Voir par ailleurs le communiqué publié par AFRANE le 17 juin 2025

Nous ne parlerons pas ici des idées de M. Leschi sur la poli­tique récente de la communauté internationale en Afghanis­tan. Cela nécessiterait un développement plus important. Disons seulement que son analyse nous paraît très sommaire et dénote une connaissance peu approfondie de cette poli­tique. Mais les conclusions qu’il en tire ont peu à voir avec le reste de son analyse. Un point cependant nous questionne plus particulièrement : l’auteur semble indiquer que l’insur­rection des talibans serait populaire. Ceci reste à démontrer. On comprend mal pourquoi une insurrection populaire serait à l’origine de la fuite d’un si grand nombre de ressortissants afghans et ceci dans toutes les couches de la société et toutes les ethnies.

Dans son introduction, D. Leschi écrit aussi : « le conser­vatisme social en Afghanistan, que les migrants conservent en partie, est difficilement compatible avec les valeurs fran­çaises » Cette phrase n’est pas sans poser plusieurs pro­blèmes. D’abord qu’est-ce exactement que le conservatisme social ? Cela déterminé, la France ne devrait-elle accorder l’asile qu’à des personnes ne venant pas de pays où sévirait un tel « conservatisme social » ? Une tendance existe actuel­lement à vouloir trier parmi les réfugiés ceux qui seraient in­tégrables. Les souvenirs de l’avant-guerre et de l’intégration supposée impossible de bien des réfugiés de l’est de l’Europe, ne doivent pas être oubliés et on peut sentir facilement com­bien cette idée est contestable, difficile à définir et portant des conséquences qui pourraient être redoutables. Là il s’agit même de plus : les réfugiés intégrables ne devraient pas pro­venir de pays dont le « conservatisme social » serait patent.
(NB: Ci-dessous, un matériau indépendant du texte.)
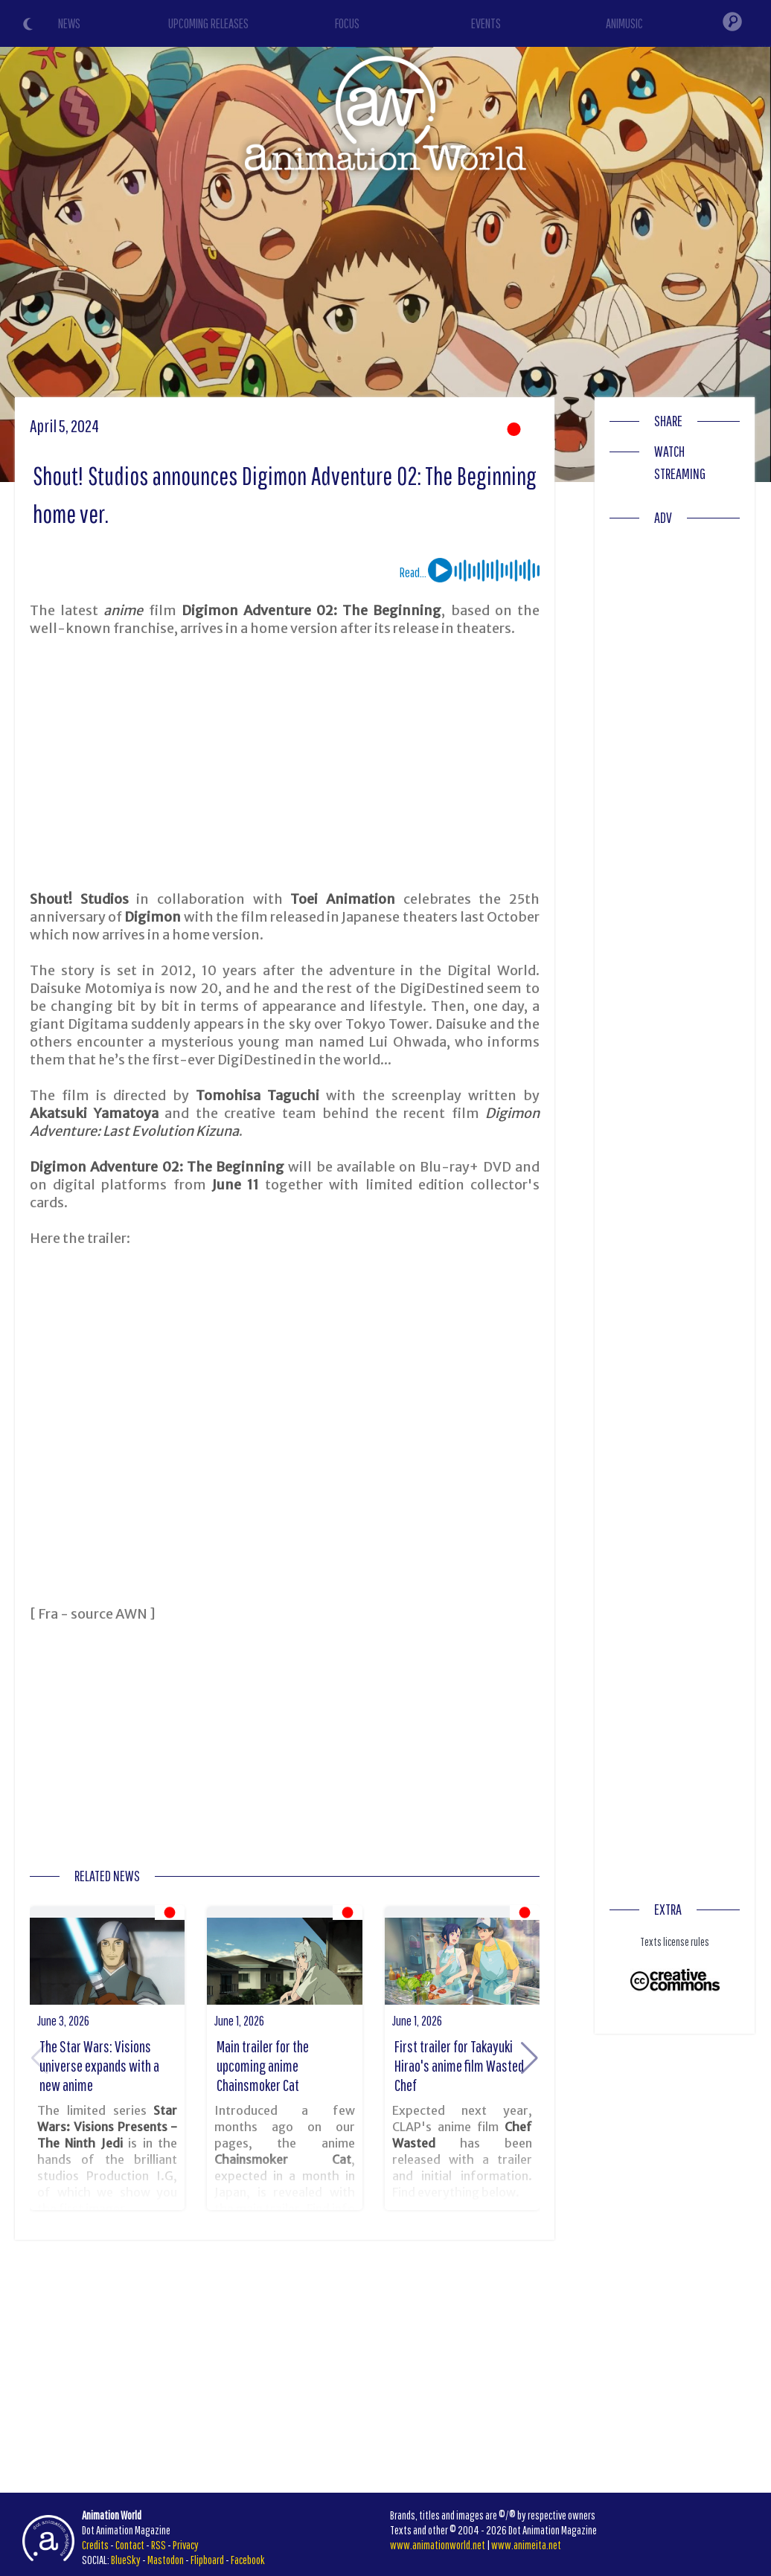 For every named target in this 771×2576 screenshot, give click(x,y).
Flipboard (207, 2559)
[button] (529, 2058)
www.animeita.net (526, 2544)
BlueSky (126, 2559)
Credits (95, 2544)
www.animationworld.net (437, 2544)
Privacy (186, 2544)
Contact (129, 2544)
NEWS (69, 23)
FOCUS (347, 23)
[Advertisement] (285, 764)
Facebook (248, 2559)
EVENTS (486, 23)
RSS (158, 2544)
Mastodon (165, 2559)
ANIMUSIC (624, 23)
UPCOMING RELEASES (208, 23) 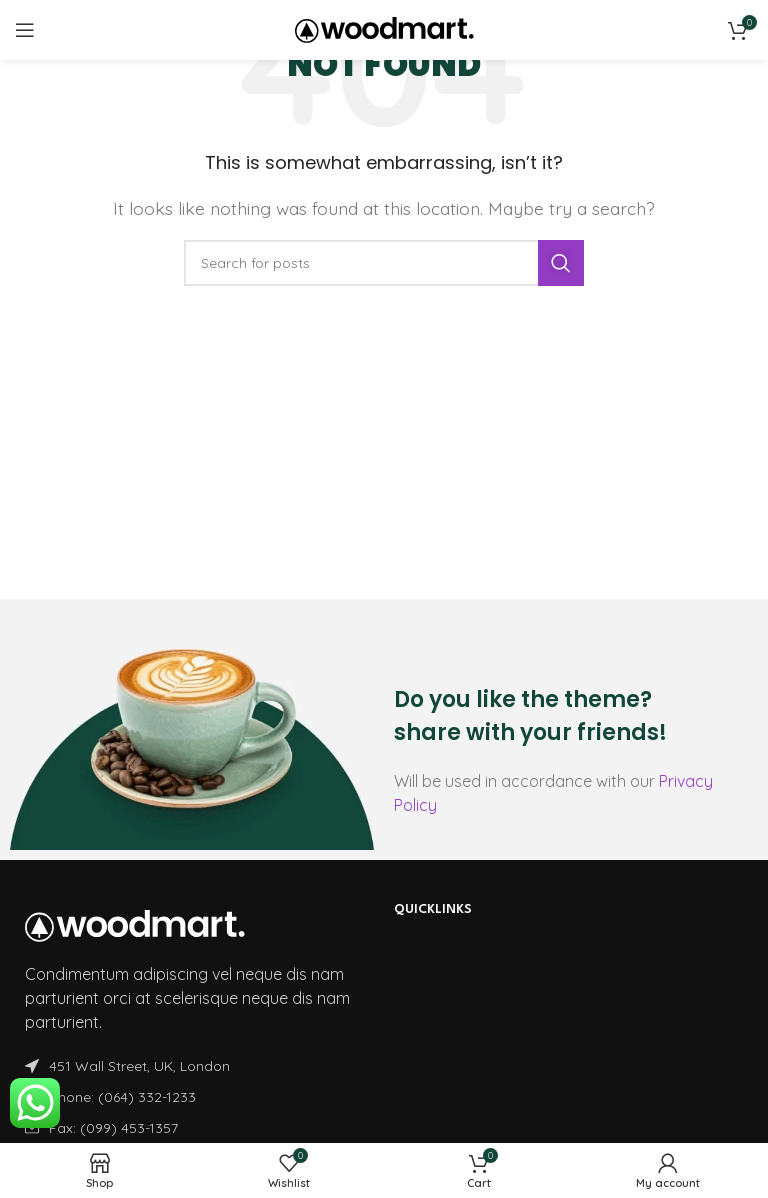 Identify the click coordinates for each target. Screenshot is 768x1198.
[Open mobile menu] (25, 30)
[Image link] (135, 924)
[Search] (384, 263)
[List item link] (194, 1097)
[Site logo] (384, 28) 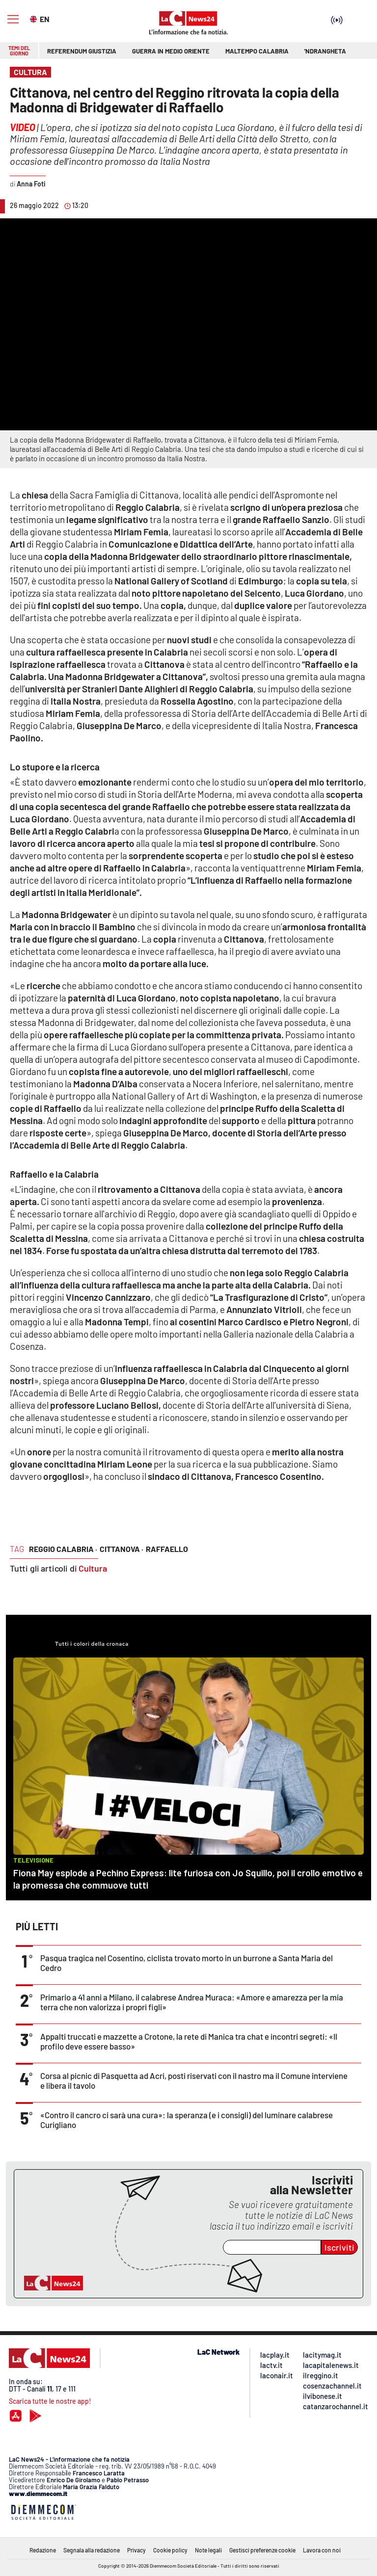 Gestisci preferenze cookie (262, 2550)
Certes l’asile politique ne doit être accordé qu’à des per­sonnes relevant effectivement, au sens du droit et de la juris­prudence de ce droit, sinon il perdrait sa signification, mais le « conservatisme social » du pays dont elles sont issues ne devrait pas être le sujet.
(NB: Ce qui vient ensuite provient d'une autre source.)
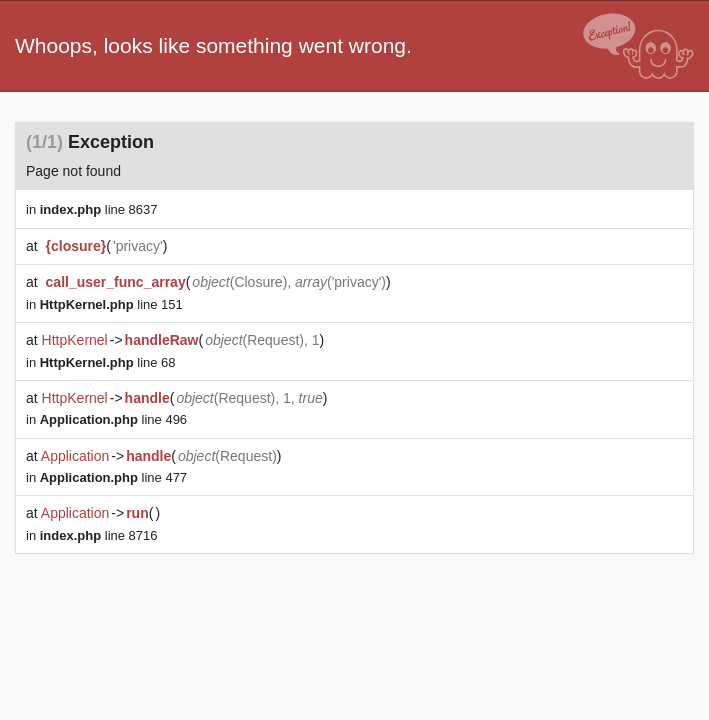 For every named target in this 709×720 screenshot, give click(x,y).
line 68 (108, 362)
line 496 (113, 419)
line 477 (113, 477)
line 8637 (99, 209)
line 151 (111, 304)
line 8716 (99, 535) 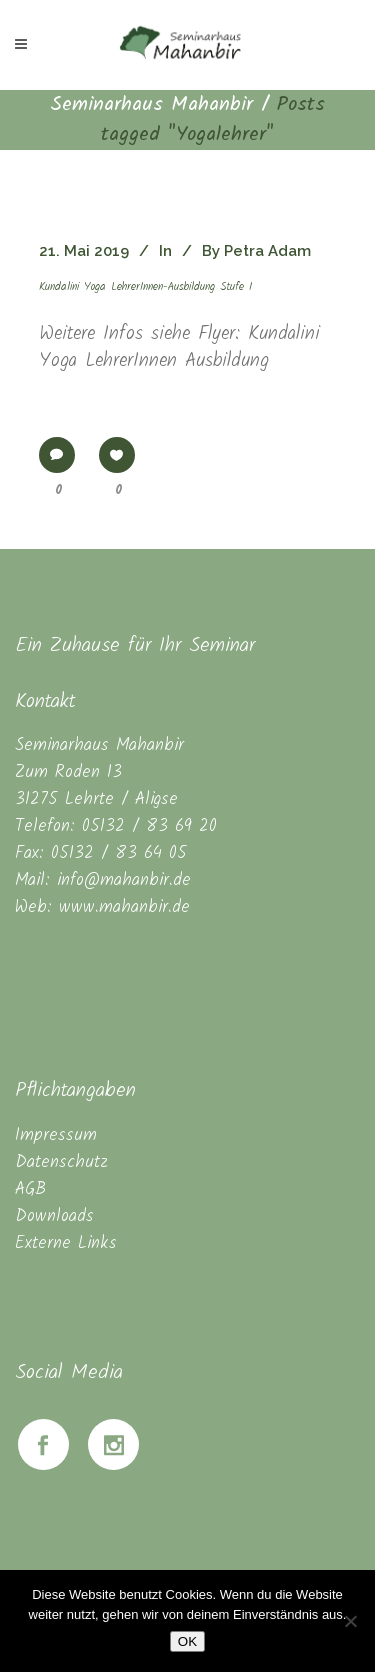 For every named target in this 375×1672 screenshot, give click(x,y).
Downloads (54, 1216)
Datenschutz (61, 1162)
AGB (30, 1189)
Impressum (56, 1135)
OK (187, 1641)
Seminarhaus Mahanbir (151, 105)
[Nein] (350, 1621)
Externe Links (66, 1243)
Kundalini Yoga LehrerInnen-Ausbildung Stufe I (145, 287)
Didier Leschi développe ensuite son propos dans plu­sieurs chapitres. Dans le premier, intitulé La ruée afghane vers l’Europe, il parle du volume important de l’immigration afghane en Europe et notamment en France. Le mot « ruée » semble choisi pour créer un choc ou une émotion. Il est de fait, pour se limiter à la France, que la présence afghane a pris beaucoup d’ampleur et le chiffre de 100 000 Afghans, qui n’inclut pas apparemment les Afghans naturalisés, est sans doute sous-estimé. Il est de fait aussi que la décision d’Angela Merkel d’ouvrir les frontières de son pays a été un élément déclencheur pour les Afghans comme pour beau­coup d’autres victimes de conflits au Moyen-Orient, en Asie ou en Afrique. Cependant, plus qu’une ruée vers l’Europe, il s’agit d’une ruée en dehors de l’Afghanistan. Etonnamment le rapport ne parle pas du Canada, des Etats-Unis ou de l’Aus­tralie sans compter certains pays d’Asie notamment l’Inde, où la diaspora afghane est importante.
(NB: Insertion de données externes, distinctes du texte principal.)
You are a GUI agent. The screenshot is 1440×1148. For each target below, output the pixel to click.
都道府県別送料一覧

Les chiffres donnés par le rapport montrent que l’augmen­tation des demandes d’asile correspond bien à la période sui­vant 2015 puis un rebond (compréhensible) en 2021 et 2022 pour revenir à ce qui était connu en 2018. Ces demandes restant environ le tiers de celles présentées en Allemagne. La ruée si elle existe semble bien conjoncturelle et liée à des faits situés en Afghanistan (augmentation de l’insécurité puis retour des talibans).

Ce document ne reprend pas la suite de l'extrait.